* Work instructions
Copy each line of the records below that mentions the word "ribbon".
---- Extracted records
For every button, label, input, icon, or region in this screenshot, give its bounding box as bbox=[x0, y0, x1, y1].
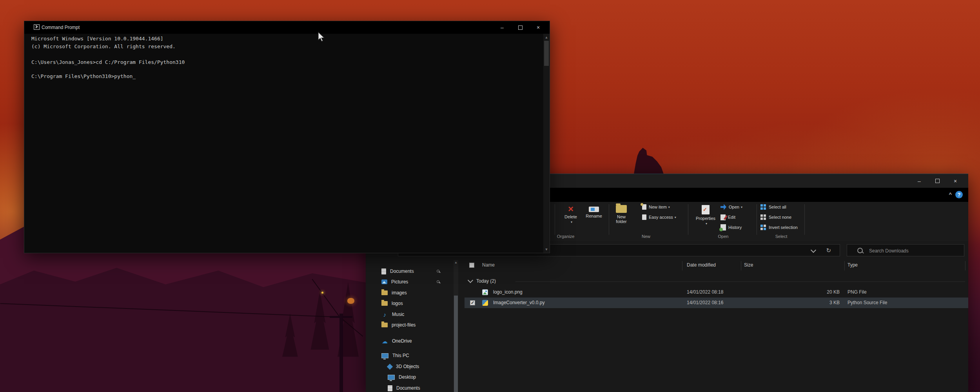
sidebar-item-desktop[interactable]: Desktop bbox=[366, 372, 452, 382]
maximize-button[interactable] bbox=[928, 174, 946, 188]
file-type: PNG File bbox=[848, 289, 867, 295]
cmd-line: (c) Microsoft Corporation. All rights re… bbox=[31, 44, 176, 49]
ribbon-separator bbox=[609, 204, 609, 235]
file-list: Name Date modified Size Type Today (2) bbox=[465, 260, 968, 392]
sidebar-item-3d-objects[interactable]: 3D Objects bbox=[366, 361, 452, 372]
column-header-date-modified[interactable]: Date modified bbox=[687, 262, 716, 268]
group-rule bbox=[515, 281, 965, 282]
edit-label: Edit bbox=[728, 215, 735, 220]
cmd-scrollbar[interactable]: ▲ ▼ bbox=[543, 34, 550, 253]
column-separator[interactable] bbox=[741, 261, 741, 270]
search-box[interactable] bbox=[847, 244, 964, 256]
cmd-scrollbar-thumb[interactable] bbox=[544, 41, 549, 66]
chevron-down-icon: ▾ bbox=[675, 216, 676, 219]
history-button[interactable]: History bbox=[720, 223, 742, 232]
address-dropdown-icon[interactable] bbox=[811, 247, 816, 253]
sidebar-item-label: OneDrive bbox=[392, 338, 412, 344]
cmd-line: C:\Users\Jonas_Jones>cd C:/Program Files… bbox=[31, 59, 185, 65]
rename-button[interactable]: Rename bbox=[584, 203, 604, 218]
open-button[interactable]: Open ▾ bbox=[720, 203, 742, 211]
cmd-titlebar[interactable]: Command Prompt – × bbox=[24, 21, 550, 34]
chevron-down-icon: ▾ bbox=[706, 222, 707, 225]
desktop-icon bbox=[388, 375, 395, 380]
invert-selection-button[interactable]: Invert selection bbox=[760, 223, 798, 232]
sidebar-item-label: 3D Objects bbox=[396, 364, 419, 369]
ribbon-group-label-open: Open bbox=[700, 234, 747, 239]
easy-access-label: Easy access bbox=[649, 215, 673, 220]
file-row-imageconverter-selected[interactable]: ✓ ImageConverter_v0.0.py 14/01/2022 08:1… bbox=[465, 298, 968, 308]
properties-button[interactable]: Properties ▾ bbox=[695, 203, 716, 225]
easy-access-button[interactable]: Easy access ▾ bbox=[642, 213, 676, 221]
sidebar-item-music[interactable]: ♪ Music bbox=[366, 309, 452, 319]
new-item-icon bbox=[642, 204, 646, 210]
ribbon-separator bbox=[804, 204, 805, 235]
column-header-name[interactable]: Name bbox=[482, 262, 495, 268]
distant-lantern bbox=[347, 298, 354, 304]
sidebar-item-logos[interactable]: logos bbox=[366, 298, 452, 309]
new-item-button[interactable]: New item ▾ bbox=[642, 203, 670, 211]
utility-pole bbox=[339, 314, 343, 392]
column-separator[interactable] bbox=[682, 261, 682, 270]
sidebar-item-label: Music bbox=[392, 312, 404, 317]
refresh-icon[interactable]: ↻ bbox=[826, 247, 831, 254]
sidebar-item-label: Pictures bbox=[391, 279, 408, 285]
cmd-prompt-text: C:\Program Files\Python310>python bbox=[31, 73, 132, 79]
minimize-button[interactable]: – bbox=[493, 21, 511, 34]
python-file-icon bbox=[482, 300, 488, 306]
select-none-icon bbox=[760, 214, 766, 220]
help-icon[interactable]: ? bbox=[955, 191, 963, 198]
scroll-up-icon[interactable]: ▲ bbox=[543, 35, 550, 39]
cmd-window-title: Command Prompt bbox=[42, 25, 80, 30]
document-icon bbox=[388, 385, 392, 391]
ribbon-group-label-select: Select bbox=[758, 234, 805, 239]
close-button[interactable]: × bbox=[946, 174, 964, 188]
scroll-up-icon[interactable]: ▲ bbox=[454, 261, 458, 264]
select-none-button[interactable]: Select none bbox=[760, 213, 791, 221]
group-header-today[interactable]: Today (2) bbox=[465, 276, 496, 286]
rename-label: Rename bbox=[586, 214, 602, 218]
maximize-button[interactable] bbox=[511, 21, 529, 34]
properties-icon bbox=[702, 205, 710, 214]
file-row-logo-icon[interactable]: logo_icon.png 14/01/2022 08:18 20 KB PNG… bbox=[465, 287, 968, 298]
edit-button[interactable]: Edit bbox=[720, 213, 735, 221]
sidebar-item-project-files[interactable]: project-files bbox=[366, 320, 452, 330]
pin-icon bbox=[436, 269, 440, 273]
delete-button[interactable]: × Delete ▾ bbox=[561, 203, 581, 224]
column-separator[interactable] bbox=[844, 261, 845, 270]
chevron-down-icon[interactable] bbox=[468, 278, 473, 283]
collapse-ribbon-icon[interactable]: ^ bbox=[949, 191, 952, 197]
column-header-size[interactable]: Size bbox=[744, 262, 753, 268]
utility-pole-crossarm bbox=[330, 316, 352, 318]
column-separator[interactable] bbox=[965, 261, 965, 270]
ribbon-separator bbox=[688, 204, 688, 235]
sidebar-item-images[interactable]: images bbox=[366, 288, 452, 298]
music-icon: ♪ bbox=[381, 312, 388, 318]
sidebar-item-onedrive[interactable]: ☁ OneDrive bbox=[366, 336, 452, 346]
file-date-modified: 14/01/2022 08:18 bbox=[687, 289, 723, 295]
select-none-label: Select none bbox=[769, 215, 791, 220]
this-pc-icon bbox=[381, 353, 388, 358]
image-file-icon bbox=[482, 289, 488, 295]
cmd-icon bbox=[34, 24, 40, 30]
sidebar-item-documents[interactable]: Documents bbox=[366, 266, 452, 276]
sidebar-item-documents-pc[interactable]: Documents bbox=[366, 383, 452, 392]
sidebar-item-label: project-files bbox=[392, 322, 416, 328]
row-checkbox-checked[interactable]: ✓ bbox=[470, 300, 475, 305]
sidebar-scrollbar[interactable]: ▲ bbox=[454, 260, 458, 392]
scroll-down-icon[interactable]: ▼ bbox=[543, 247, 550, 251]
sidebar-item-pictures[interactable]: Pictures bbox=[366, 277, 452, 287]
history-label: History bbox=[728, 225, 742, 230]
close-button[interactable]: × bbox=[529, 21, 547, 34]
sidebar-scrollbar-thumb[interactable] bbox=[454, 296, 458, 392]
picture-icon bbox=[381, 279, 387, 284]
onedrive-cloud-icon: ☁ bbox=[381, 338, 388, 344]
select-all-checkbox[interactable] bbox=[469, 263, 474, 268]
sidebar-item-this-pc[interactable]: This PC bbox=[366, 350, 452, 361]
minimize-button[interactable]: – bbox=[910, 174, 928, 188]
cmd-output[interactable]: Microsoft Windows [Version 10.0.19044.14… bbox=[24, 34, 550, 253]
search-input[interactable] bbox=[847, 245, 980, 257]
select-all-button[interactable]: Select all bbox=[760, 203, 786, 211]
new-folder-button[interactable]: New folder bbox=[611, 203, 632, 224]
folder-icon bbox=[381, 323, 388, 327]
column-header-type[interactable]: Type bbox=[848, 262, 858, 268]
--------
* Answer to this task
ribbon-separator bbox=[609, 204, 609, 235]
ribbon-group-label-open: Open bbox=[700, 234, 747, 239]
ribbon-separator bbox=[804, 204, 805, 235]
ribbon-group-label-select: Select bbox=[758, 234, 805, 239]
collapse-ribbon-icon[interactable]: ^ bbox=[949, 191, 952, 197]
ribbon-separator bbox=[688, 204, 688, 235]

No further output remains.